Cable news would have loved this.
Bonus: I’m having a challenging day. My car died over by Hobby Airport and I wound up having to leave it in a parking lot not far from the intersection of Telephone and Airport. When I went inside the building to let them know why my car was there and that a tow truck was coming for it, they could not have been any kinder. It turned out to be the apprentice training facility for the Steelworkers and I noticed that the building was named after someone: Deke Bullen. Well, I couldn’t help but be curious about this fellow. I couldn’t find too much but what I did find is very interesting. Deke Bullen was the construction supervisor on the San Jacinto Monument. Here’s a Houston Chronicle article about the design and construction of the star, and here’s a picture from the article with Bullen on top of it. He’s on the right and that’s the architect, Alfred Finn, on the left. Here’s a Rice connection—if you read the article, it mentions sculptor William McVey, ’28, who did the reliefs on the monument.
Albert Patrick was eventually disbarred in New York in 1930, but between his pardon in 1912 and disbarment in 1930 he was a practicing lawyer. He may have continued to practice in Oklahoma when he left New York, but I’m not sure about that. Although I haven’t been able to find anything about his legal career online this afternoon, I have a recollection that at some point he was representing a client (perhaps before the US Supreme Court) and the opposing counsel referred to Mr. Patrick as a murderer. Not surprisingly, such an allegation brought an immediate rebuke from the Court, until Patrick was forced to admit that he had, in fact, been convicted of murder.
Does even the thought of being on that platform atop the San Jacinto Monument give you chills?
I’d like to know a) how they got up there, and (b) how they took the picture.
I’m with Grungy, even though I have done some climbing, there is no amount of money that would get me in that basket. I too share Grungy’s questions.
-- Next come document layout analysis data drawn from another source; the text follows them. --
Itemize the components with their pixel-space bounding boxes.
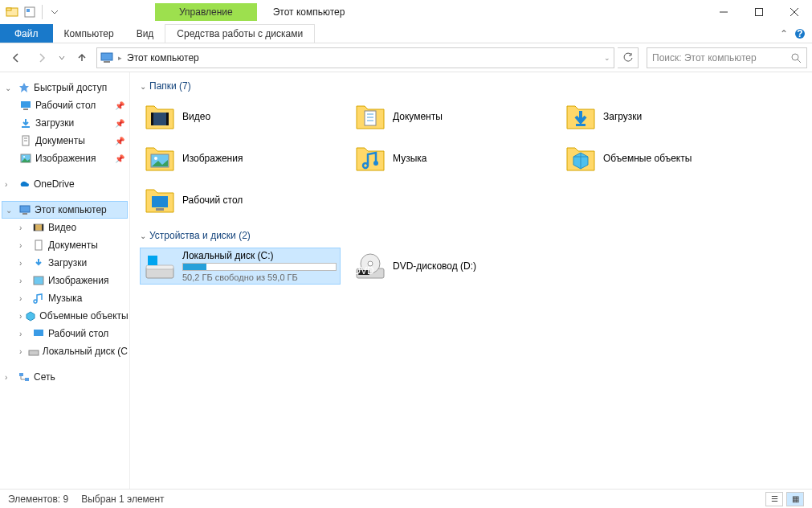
chevron-right-icon[interactable]: › (19, 241, 29, 250)
qat-dropdown-icon[interactable] (47, 5, 62, 19)
folder-pictures[interactable]: Изображения (140, 140, 341, 177)
tree-label: Рабочий стол (48, 328, 108, 339)
tree-documents2[interactable]: ›Документы (2, 236, 128, 254)
app-icon (5, 5, 19, 19)
tree-this-pc[interactable]: ⌄Этот компьютер (2, 201, 128, 219)
chevron-down-icon: ⌄ (140, 82, 146, 91)
tab-file[interactable]: Файл (0, 24, 53, 43)
download-icon (19, 117, 32, 129)
folder-downloads[interactable]: Загрузки (561, 98, 761, 135)
chevron-down-icon[interactable]: ⌄ (5, 84, 14, 92)
chevron-right-icon[interactable]: › (19, 223, 29, 232)
folder-3dobjects[interactable]: Объемные объекты (561, 140, 761, 177)
svg-rect-35 (166, 113, 169, 125)
address-dropdown-icon[interactable]: ⌄ (604, 54, 610, 62)
tree-network[interactable]: ›Сеть (2, 368, 128, 386)
device-local-disk[interactable]: Локальный диск (C:) 50,2 ГБ свободно из … (140, 248, 341, 285)
tab-file-label: Файл (14, 28, 39, 39)
tree-label: Локальный диск (C (43, 346, 128, 357)
svg-text:?: ? (797, 28, 802, 39)
history-dropdown-icon[interactable] (56, 47, 67, 68)
ribbon-collapse-icon[interactable]: ⌃ (780, 28, 788, 39)
search-icon[interactable] (790, 52, 802, 63)
svg-rect-10 (101, 53, 112, 60)
chevron-right-icon[interactable]: › (19, 277, 29, 285)
svg-rect-34 (151, 113, 153, 125)
up-button[interactable] (71, 47, 93, 68)
tree-pictures[interactable]: Изображения📌 (2, 150, 128, 167)
tree-documents[interactable]: Документы📌 (2, 132, 128, 150)
view-tiles-button[interactable]: ▦ (786, 492, 804, 506)
chevron-right-icon[interactable]: › (19, 259, 29, 268)
back-button[interactable] (5, 47, 27, 68)
navigation-bar: ▸ Этот компьютер ⌄ Поиск: Этот компьютер (0, 43, 812, 72)
refresh-button[interactable] (618, 47, 639, 68)
search-box[interactable]: Поиск: Этот компьютер (647, 47, 807, 68)
minimize-button[interactable] (706, 0, 741, 24)
status-bar: Элементов: 9 Выбран 1 элемент ☰ ▦ (0, 489, 812, 508)
tree-label: Этот компьютер (35, 204, 107, 215)
breadcrumb[interactable]: Этот компьютер (127, 52, 599, 63)
document-icon (32, 239, 45, 252)
group-header-folders[interactable]: ⌄Папки (7) (140, 80, 802, 92)
tab-view[interactable]: Вид (125, 24, 165, 43)
tree-3dobjects[interactable]: ›Объемные объекты (2, 307, 128, 325)
group-header-devices[interactable]: ⌄Устройства и диски (2) (140, 230, 802, 241)
tab-computer[interactable]: Компьютер (53, 24, 125, 43)
folder-3dobjects-icon (565, 142, 597, 174)
address-bar[interactable]: ▸ Этот компьютер ⌄ (96, 47, 614, 68)
close-button[interactable] (777, 0, 812, 24)
folder-label: Музыка (393, 153, 426, 164)
folder-desktop[interactable]: Рабочий стол (140, 182, 341, 219)
folder-label: Загрузки (603, 111, 642, 122)
svg-rect-23 (22, 213, 27, 215)
tree-onedrive[interactable]: ›OneDrive (2, 175, 128, 193)
tree-label: Рабочий стол (35, 100, 96, 111)
tab-drive-tools[interactable]: Средства работы с дисками (165, 24, 315, 43)
tab-view-label: Вид (137, 28, 154, 39)
ribbon-context-label: Управление (179, 6, 233, 18)
tree-localdisk[interactable]: ›Локальный диск (C (2, 342, 128, 360)
chevron-right-icon[interactable]: › (19, 312, 22, 321)
tree-label: Документы (35, 135, 85, 146)
folder-documents[interactable]: Документы (350, 98, 551, 135)
view-details-button[interactable]: ☰ (765, 492, 783, 506)
drive-icon (28, 345, 39, 358)
folder-videos[interactable]: Видео (140, 98, 341, 135)
device-dvd[interactable]: DVD DVD-дисковод (D:) (350, 248, 551, 285)
chevron-right-icon[interactable]: › (19, 294, 29, 303)
status-selected: Выбран 1 элемент (81, 494, 164, 505)
tree-desktop2[interactable]: ›Рабочий стол (2, 325, 128, 342)
properties-icon[interactable] (22, 5, 37, 19)
chevron-right-icon[interactable]: › (5, 180, 14, 189)
tree-desktop[interactable]: Рабочий стол📌 (2, 96, 128, 114)
picture-icon (32, 274, 45, 287)
chevron-right-icon[interactable]: › (19, 330, 29, 338)
chevron-right-icon[interactable]: › (19, 347, 25, 356)
help-icon[interactable]: ? (794, 28, 806, 39)
maximize-button[interactable] (741, 0, 777, 24)
this-pc-icon (100, 51, 113, 64)
tree-downloads[interactable]: Загрузки📌 (2, 114, 128, 132)
download-icon (32, 256, 45, 269)
svg-rect-5 (756, 9, 763, 16)
tree-videos[interactable]: ›Видео (2, 219, 128, 236)
tree-label: Изображения (48, 275, 108, 286)
tree-pictures2[interactable]: ›Изображения (2, 272, 128, 289)
svg-rect-1 (6, 8, 11, 10)
chevron-down-icon[interactable]: ⌄ (6, 206, 15, 215)
forward-button[interactable] (31, 47, 53, 68)
tree-quick-access[interactable]: ⌄Быстрый доступ (2, 79, 128, 96)
folder-pictures-icon (144, 142, 176, 174)
document-icon (19, 134, 32, 147)
folder-music[interactable]: Музыка (350, 140, 551, 177)
tab-computer-label: Компьютер (64, 28, 114, 39)
capacity-bar (182, 263, 337, 271)
drive-icon (144, 250, 176, 282)
tree-label: Загрузки (35, 117, 74, 129)
tree-music[interactable]: ›Музыка (2, 289, 128, 307)
chevron-right-icon[interactable]: › (5, 373, 14, 382)
breadcrumb-separator-icon[interactable]: ▸ (118, 54, 122, 62)
tree-downloads2[interactable]: ›Загрузки (2, 254, 128, 272)
chevron-down-icon: ⌄ (140, 231, 146, 240)
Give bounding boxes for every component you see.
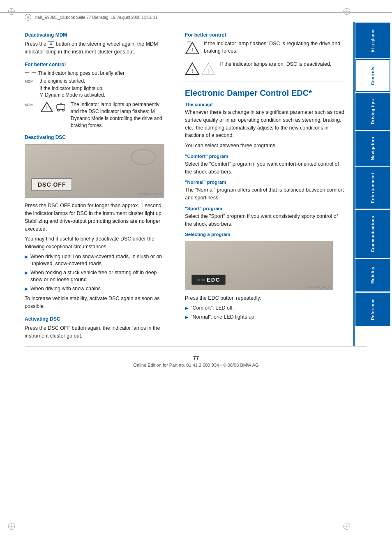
indicator-1-text: If the indicator lamp flashes: DSC is re…: [204, 40, 345, 55]
dsc-text-1: Press the DSC OFF button for longer than…: [25, 202, 168, 233]
activating-dsc-text: Press the DSC OFF button again; the indi…: [25, 324, 168, 340]
svg-point-15: [58, 109, 60, 111]
comfort-program-section: "Comfort" program Select the "Comfort" p…: [185, 154, 345, 176]
normal-program-text: The "Normal" program offers control that…: [185, 186, 345, 202]
svg-point-16: [62, 109, 65, 111]
dsc-bullet-3-text: When driving with snow chains: [30, 285, 101, 293]
concept-text-2: You can select between three programs.: [185, 142, 345, 150]
mdm-dash-2: —: [25, 86, 38, 91]
mdm-indicator2-text: If the indicator lamp lights up:: [39, 86, 104, 91]
mdm-row-2: — If the indicator lamp lights up:: [25, 86, 168, 91]
edc-press-text: Press the EDC button repeatedly:: [185, 294, 345, 302]
sidebar-tab-entertainment[interactable]: Entertainment: [355, 166, 390, 209]
edc-leds: [197, 279, 205, 281]
edc-button-label: EDC: [207, 277, 220, 283]
concept-section: The concept Whenever there is a change i…: [185, 102, 345, 150]
normal-program-heading: "Normal" program: [185, 180, 345, 185]
dsc-off-image: DSC OFF UX00858_EN_S: [25, 144, 164, 198]
indicator-row-1: ! If the indicator lamp flashes: DSC is …: [185, 40, 345, 58]
right-column: For better control ! If the indicator la…: [177, 22, 353, 346]
edc-bullet-1-text: "Comfort": LED off.: [191, 305, 234, 312]
deactivating-dsc-heading: Deactivating DSC: [25, 134, 168, 140]
reg-mark-tr: [343, 7, 351, 16]
mdm-row-label1: MDM the engine is started.: [25, 78, 168, 84]
edc-bullet-arrow-2: ▶: [185, 314, 188, 320]
mdm-indicator1-text: The indicator lamp goes out briefly afte…: [38, 70, 125, 77]
edc-bullet-2: ▶ "Normal": one LED lights up.: [185, 314, 345, 321]
edc-bullet-1: ▶ "Comfort": LED off.: [185, 305, 345, 312]
header-crosshair: ⊕: [25, 14, 31, 21]
dsc-bullet-1: ▶ When driving uphill on snow-covered ro…: [25, 253, 168, 268]
sidebar-tab-navigation[interactable]: Navigation: [355, 131, 390, 166]
main-content: Deactivating MDM Press the ⚙ button on t…: [0, 22, 392, 346]
footer-text: Online Edition for Part no. 01 41 2 600 …: [133, 363, 258, 368]
edc-bullet-2-text: "Normal": one LED lights up.: [191, 314, 256, 321]
header-file-info: ba8_E90M3_cic.book Seite 77 Dienstag, 19…: [35, 15, 157, 20]
sidebar-tab-reference[interactable]: Reference: [355, 292, 390, 326]
header-bar: ⊕ ba8_E90M3_cic.book Seite 77 Dienstag, …: [0, 12, 392, 22]
activating-dsc-section: Activating DSC Press the DSC OFF button …: [25, 316, 168, 340]
dsc-image-label: UX00858_EN_S: [138, 192, 162, 196]
indicator-2-text: If the indicator lamps are on: DSC is de…: [220, 61, 331, 68]
mdm-icon-stack: !: [40, 101, 67, 113]
edc-image-label: UX00905_EN_S: [306, 285, 330, 289]
for-better-control-right-section: For better control ! If the indicator la…: [185, 32, 345, 78]
edc-section: Electronic Damper Control EDC* The conce…: [185, 88, 345, 321]
svg-rect-14: [57, 104, 65, 109]
mdm-dynamic-mode-text: M Dynamic Mode is activated.: [39, 92, 168, 98]
page-footer: 77 Online Edition for Part no. 01 41 2 6…: [25, 346, 367, 372]
dsc-bullet-list: ▶ When driving uphill on snow-covered ro…: [25, 253, 168, 293]
sport-program-heading: "Sport" program: [185, 206, 345, 211]
mdm-indicator3-text: The indicator lamp lights up permanently…: [71, 101, 168, 129]
sidebar-tab-communications[interactable]: Communications: [355, 210, 390, 258]
car-skid-icon: [54, 101, 67, 113]
edc-main-heading: Electronic Damper Control EDC*: [185, 88, 345, 98]
edc-button-image: EDC: [191, 275, 226, 285]
dsc-text-2: You may find it useful to briefly deacti…: [25, 235, 168, 251]
dsc-off-button-image: DSC OFF: [31, 178, 72, 191]
svg-text:!: !: [191, 47, 193, 53]
deactivating-mdm-section: Deactivating MDM Press the ⚙ button on t…: [25, 32, 168, 56]
mdm-dashes-1: — —: [25, 70, 36, 74]
concept-text-1: Whenever there is a change in any signif…: [185, 109, 345, 139]
svg-text:!: !: [191, 67, 193, 74]
section-divider: [185, 81, 345, 81]
dsc-warning-icon-2: ! !: [185, 62, 216, 78]
for-better-control-left-heading: For better control: [25, 62, 168, 67]
reg-mark-bl: [7, 522, 16, 530]
deactivating-mdm-text: Press the ⚙ button on the steering wheel…: [25, 40, 168, 56]
normal-program-section: "Normal" program The "Normal" program of…: [185, 180, 345, 202]
for-better-control-right-heading: For better control: [185, 32, 345, 38]
dsc-bullet-2: ▶ When rocking a stuck vehicle free or s…: [25, 269, 168, 284]
edc-heading-text: Electronic Damper Control EDC*: [185, 88, 312, 97]
bullet-arrow-3: ▶: [25, 286, 28, 292]
sidebar-tab-controls[interactable]: Controls: [355, 59, 390, 92]
edc-image: EDC UX00905_EN_S: [185, 241, 333, 290]
dsc-bullet-2-text: When rocking a stuck vehicle free or sta…: [30, 269, 168, 284]
edc-led-1: [197, 279, 200, 281]
mdm-label-1: MDM: [25, 79, 38, 83]
mdm-icon-section: MDM ! The indicator lamp lights: [25, 101, 168, 129]
sport-program-section: "Sport" program Select the "Sport" progr…: [185, 206, 345, 228]
selecting-program-heading: Selecting a program: [185, 232, 345, 237]
selecting-program-section: Selecting a program EDC UX00905_EN_S Pre…: [185, 232, 345, 321]
dsc-bullet-3: ▶ When driving with snow chains: [25, 285, 168, 293]
mdm-indicator-row-1: — — The indicator lamp goes out briefly …: [25, 70, 168, 77]
dsc-warning-icon-1: !: [185, 41, 200, 58]
edc-bullet-arrow-1: ▶: [185, 305, 188, 311]
mdm-label-1-text: the engine is started.: [39, 78, 85, 84]
sidebar-tab-at-a-glance[interactable]: At a glance: [355, 22, 390, 58]
sidebar-tab-driving-tips[interactable]: Driving tips: [355, 93, 390, 130]
activating-dsc-heading: Activating DSC: [25, 316, 168, 322]
sport-program-text: Select the "Sport" program if you want c…: [185, 213, 345, 228]
svg-text:!: !: [208, 67, 210, 74]
reg-mark-br: [343, 522, 351, 530]
sidebar-tab-mobility[interactable]: Mobility: [355, 259, 390, 291]
right-sidebar: At a glance Controls Driving tips Naviga…: [353, 22, 390, 346]
for-better-control-left-section: For better control — — The indicator lam…: [25, 62, 168, 129]
dsc-text-3: To increase vehicle stability, activate …: [25, 295, 168, 310]
comfort-program-text: Select the "Comfort" program if you want…: [185, 160, 345, 176]
bullet-arrow-2: ▶: [25, 270, 28, 276]
comfort-program-heading: "Comfort" program: [185, 154, 345, 159]
bullet-arrow-1: ▶: [25, 254, 28, 260]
Seriously, I get sick even thinking about it. But I am interested in how they did this—-I’ll go find out. It turns out that Bullen wrote a short account of the monument’s construction and I’m working on getting my hands on a copy even as we speak.
I eagerly await.
I forwarded the blog to Larry Spasic, president of the San Jacinto Museum of History. I’m pretty sure he can provide you with the answer.